I believe one of the ways non-tech, non-crypto people often get lost is in looking at "value" vs. "utility." At least, that has been my experience, when pitching Steem to the external world.

People can "understand" that a $20 bill has no tangible value by itself; the value is simply something we agree on. But I can give you a $20 bill, and you might give me some eggs and some apples in exchange. But if I give someone 20 Steem... it doesn't represent any utility to people. Or the utility is purely conceptual. If you switch gears and liken Steem to shares of stock — because we are talking about investments — it breaks down for people, again. Common stock represents an ownership share in a tangible company. The company way not be worth a used Kleenex, but there's a thing there. With Steem... there's no thing, just an idea; a concept. So that leaves it hanging (in currency AND investment terms) out in the dodgy territory of exotic derivatives.

Which is why I have been shouting that we need tangible use cases from the rooftops around here for three years... and it usually falls on deaf ears. To validate what we're doing, we need use cases that extend beyond our little "inner circle" of developers, nerds and blockchainiacs... LIKE the new LeoShop that has grown out of the SteemLeo SCOT tribe. We need something like an eBay/Craigslist like peer-to-peer market that makes it incredibly obvious to observers "Ah, I see that there is a real PURPOSE to this thing you call Steem! I want to get involved!"

Sorry for "going off" a bit, there... but this is an old hobby horse of mine...

I'm really glad you made this excellent point here! Thanks for "going off"

Thank you... as often happens, I may need to take this comment, go look for my "expounding plank" and turn it into a post again. For all the good it'll do me... but still...

knocking our heads against the wall is just as good as any other activity on Steem.

:)

I made this post when SBD was still printing, and I am leaving in the references because I think SBD will soon be printing again.

You jinxed it! :D

What I think I sound like when I explain where the money comes from to a normie

Make belief, duh.

LOL from Satoshi Claus or the fairy god miner

The one and only Dr. Wright.

I think that's true for most of us.

"Demand" , that is the key word

Simply put. The more the demand, the more the value increases.
On the other hand, the less the demand, the less the value.
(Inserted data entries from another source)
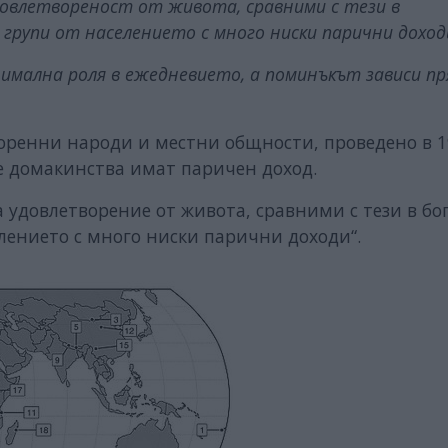
овлетвореност от живота, сравними с тези в
групи от населението с много ниски парични доход
мална роля в ежедневието, а поминъкът зависи пр
коренни народи и местни общности, проведено в 1
те домакинства имат паричен доход.
а удовлетворение от живота, сравними с тези в бо
елението с много ниски парични доходи“.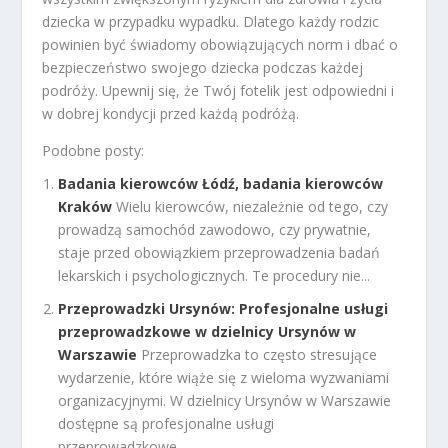
dziecka w przypadku wypadku. Dlatego każdy rodzic
powinien być świadomy obowiązujących norm i dbać o
bezpieczeństwo swojego dziecka podczas każdej
podróży. Upewnij się, że Twój fotelik jest odpowiedni i
w dobrej kondycji przed każdą podróżą.
Podobne posty:
Badania kierowców Łódź, badania kierowców
Kraków
Wielu kierowców, niezależnie od tego, czy
prowadzą samochód zawodowo, czy prywatnie,
staje przed obowiązkiem przeprowadzenia badań
lekarskich i psychologicznych. Te procedury nie...
Przeprowadzki Ursynów: Profesjonalne usługi
przeprowadzkowe w dzielnicy Ursynów w
Warszawie
Przeprowadzka to często stresujące
wydarzenie, które wiąże się z wieloma wyzwaniami
organizacyjnymi. W dzielnicy Ursynów w Warszawie
dostępne są profesjonalne usługi
przeprowadzkowe,...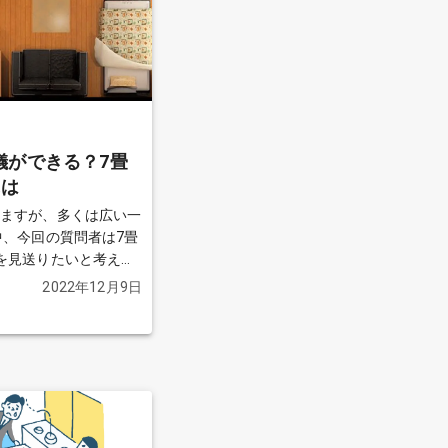
儀ができる？7畳
には
いますが、多くは広い一
中、今回の質問者は7畳
を見送りたいと考えて
ようなことが可能なの
2022年12月9日
-heart.com/seven-
.html）
続きを見る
Posted using Partiko Android

Simply put. Nice 👍

I'm never sure if it makes sense to others.

Lol. They'll get the point eventually..

Posted using Partiko Android

Hi @whatsup

Your simple and good explanation should be a separate section of the Steemit FAQ.
If you allow me, I will add a link to this post in my posts as I keep getting new Steemians coming to my digital photo contests.

This was the question I asked before joining steemit

Where does the money come from?

But surprisingly I can't really explain.
Thanks for the post

I was in the same boat for a while and then one day it clicked.

Quite simple for the understanding of any fresher. Thanks for this
I can use this as a tutorial guide for my Steem referrals.

You made it simple to understand, the old "where does the money come from" is always hard to explain to people since they have their brain configured to the current fiat system and Web 2.0, especially when the question is about STEEM and their current understanding of what "inflation" is isn't the one we normally use in the crypto community... I normally say something like, "The value of it is all based on supply and demand and demand comes from people seeing value in it..."

I do think however that all Steem dapps should put ads and use their ad revenue to buy and power up STEEM and upvote their users to decentralize the SP throughout the more active users, this would provide more demand, less supply on the market and would decentralize the SP hodlings more. Doing this would provide a much easier way to explain where the money comes from... ad revenue being stored on STEEM.

Regarding the upvote part, can you believe that there are still some steemians who have been in this for a long time(3 years +) that didn't know that the reward pool comes from STEEM's inflation...

To be fair, not every needs to understand in order to use a social media site.

However, it does get frustrating when those who don't understand how it works start giving advice on how to fix things.

Simple is good. I liked the post even though I know most of it already. Good to refresh myself on it

I just ask where their fiat money comes from... that always makes for a fun conversation

Posted via Steemleo

haha, true.

@tipu curate

Upvoted 👌 (Mana: 15/25 - need recharge?)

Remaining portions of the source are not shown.